Comments (12)
Have you tried the LocalCUDACluster
Python object or dask-cuda-worker
CLI tool from this repository? I wonder if you would have more luck with them. At the very least, it would remove MPI from the picture and simplify things
from dask_cuda import LocalCUDACluster
cluster = LocalCUDACluster()
client = Client(cluster)
from dask-cuda.
No, I haven't tried LocalCUDACluster, but we need MPI, I can try this for debugging purpose, but in the final solution, we need to launch MPI processes from DASK.
from dask-cuda.
appears only 13 times, and it took quite some additional time for this to get printed 16 times (I am assuming that this gets printed once per worker). Any clues?

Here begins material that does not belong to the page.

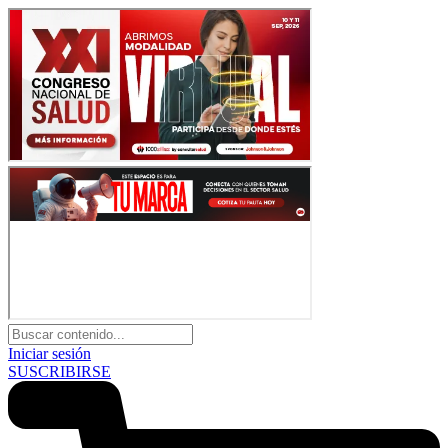
Iniciar sesión
SUSCRIBIRSE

So most workers start up quickly, but a few take a long time?
Do you have a sense for what the workers that are taking a long time are doing? Honestly if I were to debug this I would probably just start putting print statements in the dask-mpi code to see how far things had gotten. Did MPI even start the Python process? Is it hanging on some import (maybe the file systems is slow?) Is it hanging on a network connection somewhere in Dask?
Unfortunately I don't have any easy answers for you. My hope is that the dask-mpi script is simple enough to inspect that you'll be able to insert a few print statements to help narrow down the problem.
from dask-cuda.
So most workers start up quickly, but a few take a long time?
=>
Say there are 16 workers, 7-8 starts within few seconds, takes 10-20 seconds to launch 10, a minute or two to get 13-14, and 5 minutes to get all 16.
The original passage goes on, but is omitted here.